Main Takeaways & Future Directions
Main Takeaways
- There is significant difference in the variance and
mean of property price per square meters across the eight
regions.
- Number of rooms play a significant role in
contributing to prices of properties.
- We can predict Price of properties in Melbourne
using Number of Rooms as the main predictor variable,
using different/most suitable regression model for different
Types of the Properties or Region
Name.
Future Directions
Since this data frame only contains properties that were sold. With
data about unsold properties, we could possibly gain more insights about
what are decision factors to success sales.
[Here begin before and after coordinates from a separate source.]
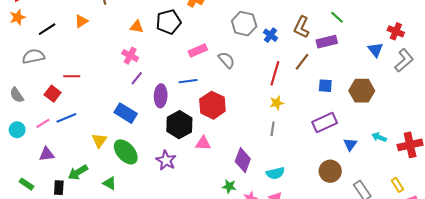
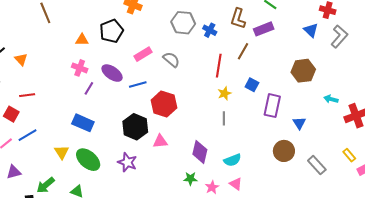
orange triangle: (81, 21) -> (21, 59), moved, turned -32
blue square: (325, 86) -> (252, 85), moved, turned 32
purple ellipse: (161, 96) -> (112, 73), moved, turned -50
purple rectangle: (325, 122) -> (272, 106), turned -45
cyan arrow: (379, 137) -> (331, 99), moved

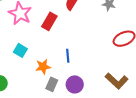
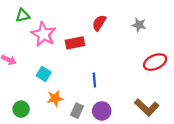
red rectangle: (49, 21) -> (75, 43), turned 48
orange star: (43, 67) -> (55, 98), moved

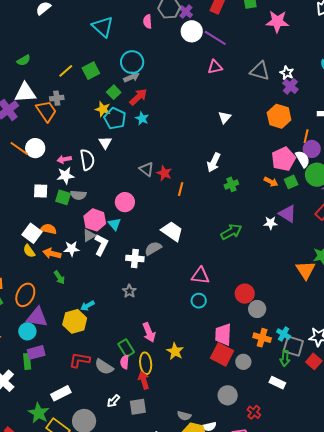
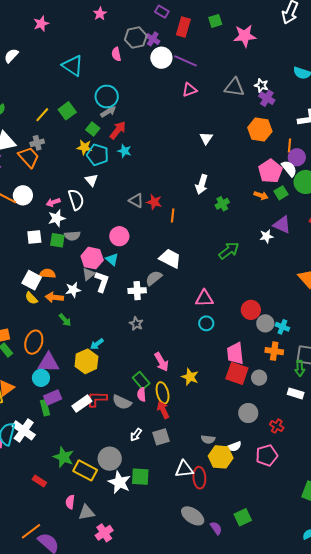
cyan cross: (284, 334) -> (282, 327), moved
white rectangle: (61, 393) -> (82, 404), moved

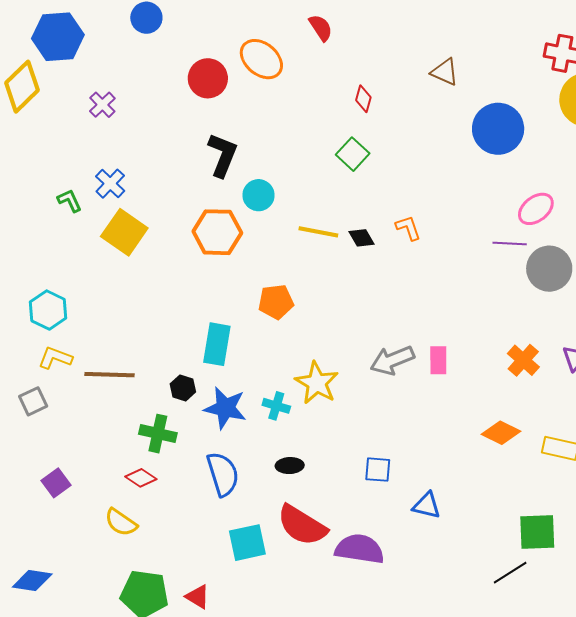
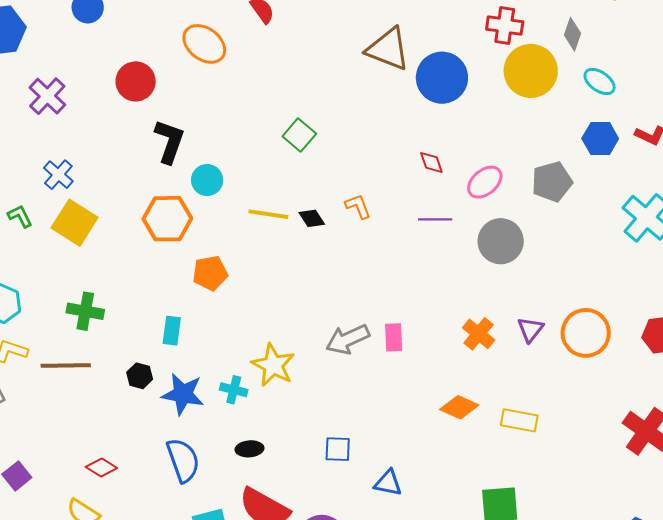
brown triangle: (445, 72) -> (388, 49), size x1.6
red circle: (208, 78) -> (136, 81), moved
red diamond: (363, 99) -> (431, 163), moved, turned -32
purple cross: (102, 105) -> (47, 96), size x1.4
blue circle: (498, 129) -> (442, 78), moved
green L-shape: (70, 200) -> (20, 216), moved
purple line: (510, 244) -> (435, 219), moved
orange pentagon: (276, 302) -> (210, 273), moved
cyan rectangle: (217, 344) -> (172, 331), size x0.7
green cross: (158, 434) -> (85, 311), moved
Additionally, variables
about quality of furnishing and neighborhood safety could help us
comprehend more about sales.
Another future improvement for this project is to dive into Question
3 to improve on the regression model employed, which would require more
nuanced statistical techniques and knowledge about modern regression
models. The regression model under consideration and analysis for now is
relatively simple, and more complicated model which incorporates more
covariates, or adopts models such as logistic regression, polynomial
regression, and nonparametric regression can be adopted to improve on
the accuracy of prediction for sale price.